Extraction using ethylenediaminetetraacetic acid (EDTA), and other chelates has been demonstrated to be an effective method of removal of Pb from many contaminated soils. However, column leaching of Pb from alkaline soils with EDTA has been problematic due to extremely low soil permeability. The first purpose of this study was to develop batch extraction procedures and methods of analysis of batch extraction data to provide Pb solubility information which can be used to model the column extraction of Pb from soils.

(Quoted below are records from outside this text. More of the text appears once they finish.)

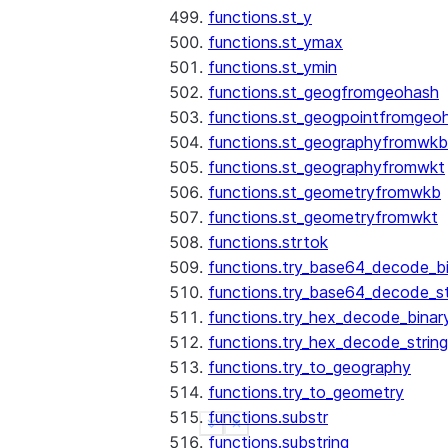
functions.st_y
functions.st_ymax
functions.st_ymin
functions.st_geogfromgeohash
functions.st_geogpointfromgeo
functions.st_geographyfromwkb
functions.st_geographyfromwkt
functions.st_geometryfromwkb
functions.st_geometryfromwkt
functions.strtok
functions.try_base64_decode_b
functions.try_base64_decode_st
functions.try_hex_decode_binar
functions.try_hex_decode_string
functions.try_to_geography
functions.try_to_geometry
functions.substr
See more
Show less
functions.substring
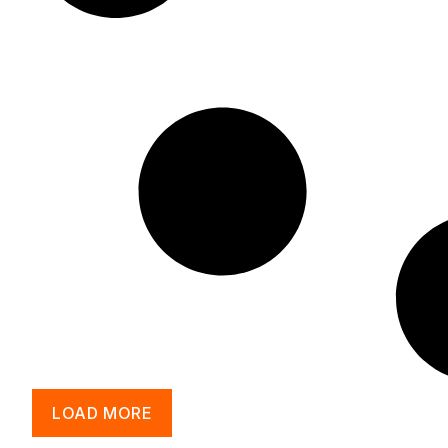
LOAD MORE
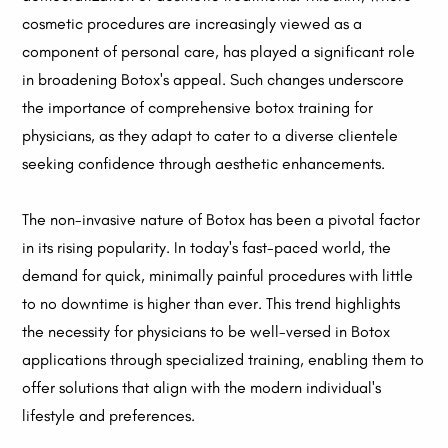
cosmetic procedures are increasingly viewed as a
component of personal care, has played a significant role
in broadening Botox's appeal. Such changes underscore
the importance of comprehensive botox training for
physicians, as they adapt to cater to a diverse clientele
seeking confidence through aesthetic enhancements.
The non-invasive nature of Botox has been a pivotal factor
in its rising popularity. In today's fast-paced world, the
demand for quick, minimally painful procedures with little
to no downtime is higher than ever. This trend highlights
the necessity for physicians to be well-versed in Botox
applications through specialized training, enabling them to
offer solutions that align with the modern individual's
lifestyle and preferences.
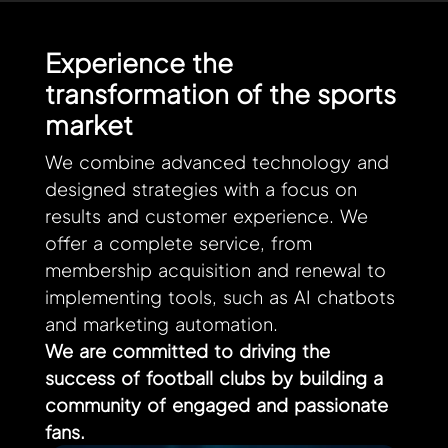
Experience the
transformation of the sports
market
We combine advanced technology and
designed strategies with a focus on
results and customer experience. We
offer a complete service, from
membership acquisition and renewal to
implementing tools, such as AI chatbots
and marketing automation.
We are committed to driving the
success of football clubs by building a
community of engaged and passionate
fans.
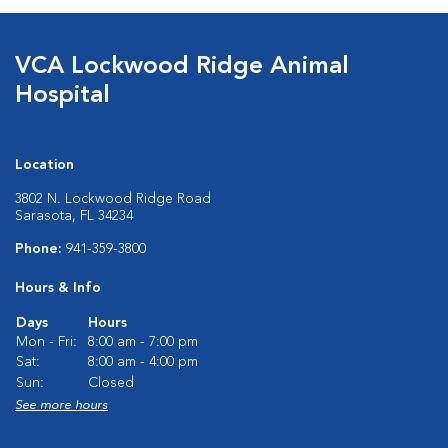
VCA Lockwood Ridge Animal
Hospital
Location
3802 N. Lockwood Ridge Road
Sarasota, FL 34234
Phone:
941-359-3800
Hours & Info
Days
Hours
Mon - Fri:
8:00 am - 7:00 pm
Sat:
8:00 am - 4:00 pm
Sun:
Closed
See more hours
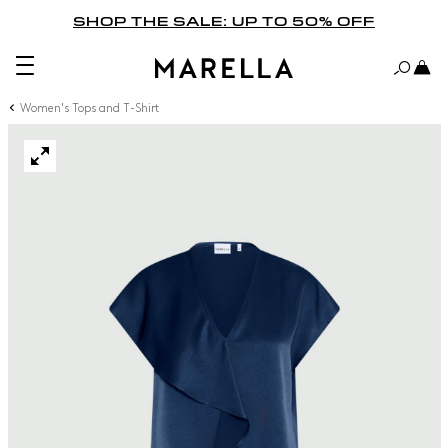
SHOP THE SALE: UP TO 50% OFF
Women's Tops and T-Shirt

The second purpose was to determine the effect of the addition of KOH and CaCl₂ to K₂H₂EDTA extract solution on both hydraulic conductivity and Pb removal. A Pb-contaminated soil sample was collected from an abandoned battery recycling facility. Both batch shaker extractions and column leaching experiments were completed using 5 different EDTA extract solutions. When only CaCl₂ was added to EDTA no change in the amount of Pb removed by batch extraction was observed. As expected, lead solubility was observed to decrease as pH was increased by the addition of KOH. However, Pb solubility was only slightly decreased by the addition of both CaCl₂ and KOH. The amount of time required to leach 6.0 L of extraction solution through the soil columns varied from 2 to 33 days. The addition of CaCl₂ and/or KOH resulted in increased soil hydraulic conductivity relative to the EDTA-only solution. The hydraulic conductivity was related to residual calcium carbonate content, suggesting that dissolution of CaCO₃ and subsequent production of CO₂ gas in the soil pores was partially responsible for the observed reductions in soil permeability. However, Pb removal was diminished with the addition of CaCl₂ and KOH because of the decreased Pb solubility and also kinetic limitations associated with the shorter residence time of the extract solution in the column.